EXERCISE OBJECTIVE —
Wherever a line in the data holds the word "name", pull that line out.

DATASET EXTRACT —
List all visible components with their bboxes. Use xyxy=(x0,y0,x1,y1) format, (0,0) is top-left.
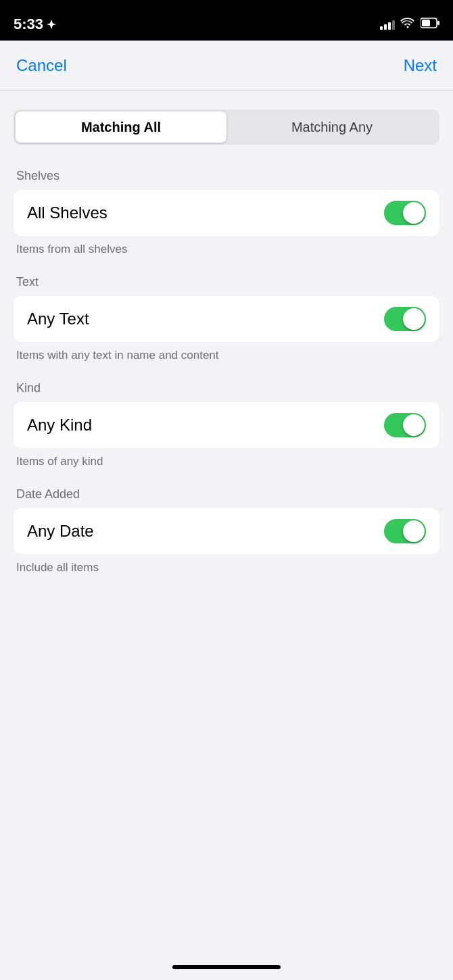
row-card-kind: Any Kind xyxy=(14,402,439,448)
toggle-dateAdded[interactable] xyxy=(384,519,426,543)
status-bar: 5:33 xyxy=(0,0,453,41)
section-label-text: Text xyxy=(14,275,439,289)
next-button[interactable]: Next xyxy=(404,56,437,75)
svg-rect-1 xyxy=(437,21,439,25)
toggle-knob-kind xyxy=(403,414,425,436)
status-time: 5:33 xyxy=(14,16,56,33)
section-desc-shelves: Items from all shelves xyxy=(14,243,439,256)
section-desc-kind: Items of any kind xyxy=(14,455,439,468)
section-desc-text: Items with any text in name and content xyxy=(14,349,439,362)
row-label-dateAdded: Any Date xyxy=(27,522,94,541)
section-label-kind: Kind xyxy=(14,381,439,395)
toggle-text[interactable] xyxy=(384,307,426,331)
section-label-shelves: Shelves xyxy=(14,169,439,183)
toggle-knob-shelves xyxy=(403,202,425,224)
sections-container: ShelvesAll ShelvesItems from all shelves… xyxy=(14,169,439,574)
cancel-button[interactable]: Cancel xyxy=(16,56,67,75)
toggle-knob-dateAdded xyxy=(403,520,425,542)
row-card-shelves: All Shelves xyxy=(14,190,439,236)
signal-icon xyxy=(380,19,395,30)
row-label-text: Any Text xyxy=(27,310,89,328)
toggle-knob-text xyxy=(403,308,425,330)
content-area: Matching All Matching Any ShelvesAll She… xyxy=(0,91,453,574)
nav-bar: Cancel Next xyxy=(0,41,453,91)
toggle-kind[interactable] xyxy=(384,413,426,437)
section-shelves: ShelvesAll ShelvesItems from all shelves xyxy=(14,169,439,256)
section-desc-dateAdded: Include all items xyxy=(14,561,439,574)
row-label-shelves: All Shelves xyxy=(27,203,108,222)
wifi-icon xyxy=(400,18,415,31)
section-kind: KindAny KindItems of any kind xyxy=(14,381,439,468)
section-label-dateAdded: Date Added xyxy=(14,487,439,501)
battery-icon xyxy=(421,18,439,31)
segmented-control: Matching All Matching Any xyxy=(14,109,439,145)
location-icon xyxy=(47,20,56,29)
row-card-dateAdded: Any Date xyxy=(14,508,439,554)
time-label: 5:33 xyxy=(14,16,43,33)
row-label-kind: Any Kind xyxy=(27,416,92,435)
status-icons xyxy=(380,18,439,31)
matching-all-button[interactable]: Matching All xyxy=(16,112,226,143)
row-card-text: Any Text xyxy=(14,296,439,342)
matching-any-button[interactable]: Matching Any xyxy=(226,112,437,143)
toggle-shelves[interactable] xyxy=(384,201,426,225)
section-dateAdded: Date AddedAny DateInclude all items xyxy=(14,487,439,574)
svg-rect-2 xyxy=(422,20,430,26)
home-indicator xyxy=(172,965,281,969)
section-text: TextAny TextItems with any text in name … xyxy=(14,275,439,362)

--

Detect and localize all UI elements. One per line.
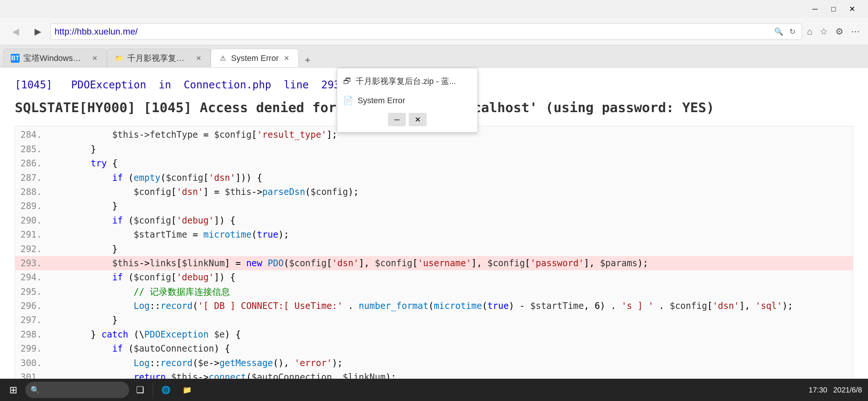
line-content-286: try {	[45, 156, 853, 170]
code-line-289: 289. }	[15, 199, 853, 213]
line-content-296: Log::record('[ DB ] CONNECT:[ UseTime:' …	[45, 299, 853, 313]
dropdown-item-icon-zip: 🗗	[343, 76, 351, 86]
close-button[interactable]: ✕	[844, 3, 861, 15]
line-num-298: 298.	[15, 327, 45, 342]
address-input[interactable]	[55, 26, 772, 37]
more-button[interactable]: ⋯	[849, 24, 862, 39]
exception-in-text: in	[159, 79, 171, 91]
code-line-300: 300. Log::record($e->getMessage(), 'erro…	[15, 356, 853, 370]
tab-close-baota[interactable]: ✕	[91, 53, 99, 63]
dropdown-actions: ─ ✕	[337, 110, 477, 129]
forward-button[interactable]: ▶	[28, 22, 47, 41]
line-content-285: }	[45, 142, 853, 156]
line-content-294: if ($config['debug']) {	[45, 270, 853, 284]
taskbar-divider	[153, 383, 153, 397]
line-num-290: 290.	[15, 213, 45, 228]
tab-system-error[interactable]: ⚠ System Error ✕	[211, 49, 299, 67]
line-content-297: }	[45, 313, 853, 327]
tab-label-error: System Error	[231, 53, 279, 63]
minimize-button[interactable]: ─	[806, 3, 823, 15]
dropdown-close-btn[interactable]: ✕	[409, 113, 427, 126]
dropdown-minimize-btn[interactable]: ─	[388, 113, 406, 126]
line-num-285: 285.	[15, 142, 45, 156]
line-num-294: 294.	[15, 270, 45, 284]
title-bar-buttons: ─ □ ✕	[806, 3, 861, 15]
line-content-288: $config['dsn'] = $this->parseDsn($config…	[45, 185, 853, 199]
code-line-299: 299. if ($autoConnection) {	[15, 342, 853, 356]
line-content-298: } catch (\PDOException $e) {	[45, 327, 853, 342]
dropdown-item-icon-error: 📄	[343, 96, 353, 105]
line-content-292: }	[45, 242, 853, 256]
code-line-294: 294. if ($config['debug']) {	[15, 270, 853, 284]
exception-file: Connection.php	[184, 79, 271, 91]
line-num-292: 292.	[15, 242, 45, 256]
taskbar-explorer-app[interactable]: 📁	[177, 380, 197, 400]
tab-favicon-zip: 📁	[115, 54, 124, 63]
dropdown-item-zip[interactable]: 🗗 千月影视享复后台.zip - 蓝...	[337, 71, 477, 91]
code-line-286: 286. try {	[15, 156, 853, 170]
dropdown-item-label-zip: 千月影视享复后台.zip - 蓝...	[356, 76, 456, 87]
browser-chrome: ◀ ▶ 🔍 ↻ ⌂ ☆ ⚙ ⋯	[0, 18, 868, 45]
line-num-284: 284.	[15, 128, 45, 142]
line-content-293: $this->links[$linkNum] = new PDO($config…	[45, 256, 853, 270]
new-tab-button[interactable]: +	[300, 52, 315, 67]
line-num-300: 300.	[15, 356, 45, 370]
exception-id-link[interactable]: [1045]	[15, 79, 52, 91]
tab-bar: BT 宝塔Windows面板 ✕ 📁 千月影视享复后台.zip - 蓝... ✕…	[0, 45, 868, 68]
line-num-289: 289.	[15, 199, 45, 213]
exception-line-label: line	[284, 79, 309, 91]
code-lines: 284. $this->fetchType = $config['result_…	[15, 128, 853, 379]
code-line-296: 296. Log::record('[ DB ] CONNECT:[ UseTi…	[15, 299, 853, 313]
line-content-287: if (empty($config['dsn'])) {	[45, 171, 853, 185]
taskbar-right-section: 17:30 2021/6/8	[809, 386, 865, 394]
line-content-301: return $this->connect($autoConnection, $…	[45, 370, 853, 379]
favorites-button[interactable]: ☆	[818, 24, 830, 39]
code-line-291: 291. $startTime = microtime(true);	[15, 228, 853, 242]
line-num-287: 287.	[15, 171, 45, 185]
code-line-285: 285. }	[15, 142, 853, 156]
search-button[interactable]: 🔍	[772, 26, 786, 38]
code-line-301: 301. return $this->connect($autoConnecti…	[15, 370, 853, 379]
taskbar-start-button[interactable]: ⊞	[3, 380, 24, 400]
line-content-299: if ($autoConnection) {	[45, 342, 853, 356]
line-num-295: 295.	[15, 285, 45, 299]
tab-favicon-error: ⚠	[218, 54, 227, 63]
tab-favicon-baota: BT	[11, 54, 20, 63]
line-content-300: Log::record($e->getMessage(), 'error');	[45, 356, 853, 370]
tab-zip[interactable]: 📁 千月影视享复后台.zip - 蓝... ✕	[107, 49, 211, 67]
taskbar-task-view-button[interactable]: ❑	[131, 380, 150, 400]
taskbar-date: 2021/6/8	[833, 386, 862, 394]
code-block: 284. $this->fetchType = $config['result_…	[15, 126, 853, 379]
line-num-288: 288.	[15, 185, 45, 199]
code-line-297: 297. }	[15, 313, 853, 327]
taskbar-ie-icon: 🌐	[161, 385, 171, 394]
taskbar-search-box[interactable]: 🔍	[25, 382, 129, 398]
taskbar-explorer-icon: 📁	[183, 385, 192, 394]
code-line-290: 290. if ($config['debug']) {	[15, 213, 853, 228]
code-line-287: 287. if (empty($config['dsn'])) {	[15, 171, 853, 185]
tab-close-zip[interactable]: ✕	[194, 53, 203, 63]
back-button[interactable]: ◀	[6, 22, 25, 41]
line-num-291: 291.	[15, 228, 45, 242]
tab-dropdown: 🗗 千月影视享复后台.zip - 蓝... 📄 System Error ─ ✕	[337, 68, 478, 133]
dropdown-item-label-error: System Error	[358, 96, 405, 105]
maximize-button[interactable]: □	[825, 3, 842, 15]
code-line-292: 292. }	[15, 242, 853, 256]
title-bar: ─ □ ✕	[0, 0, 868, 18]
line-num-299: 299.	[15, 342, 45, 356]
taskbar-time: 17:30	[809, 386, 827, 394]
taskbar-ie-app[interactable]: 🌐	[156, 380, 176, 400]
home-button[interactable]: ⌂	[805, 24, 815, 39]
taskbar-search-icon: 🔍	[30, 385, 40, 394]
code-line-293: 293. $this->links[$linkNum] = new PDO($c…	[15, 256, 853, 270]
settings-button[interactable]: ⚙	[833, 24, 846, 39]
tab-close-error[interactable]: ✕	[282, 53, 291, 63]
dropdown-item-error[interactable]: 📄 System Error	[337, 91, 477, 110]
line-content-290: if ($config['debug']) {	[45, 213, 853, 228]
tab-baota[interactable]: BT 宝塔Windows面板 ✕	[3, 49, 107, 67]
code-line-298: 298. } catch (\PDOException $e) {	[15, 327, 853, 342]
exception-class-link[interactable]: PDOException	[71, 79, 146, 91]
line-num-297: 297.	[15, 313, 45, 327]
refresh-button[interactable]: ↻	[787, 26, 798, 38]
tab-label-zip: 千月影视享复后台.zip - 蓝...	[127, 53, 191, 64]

ANSWER SECTION —
section-desc-text: Items with any text in name and content xyxy=(14,349,439,362)
section-text: TextAny TextItems with any text in name … xyxy=(14,275,439,362)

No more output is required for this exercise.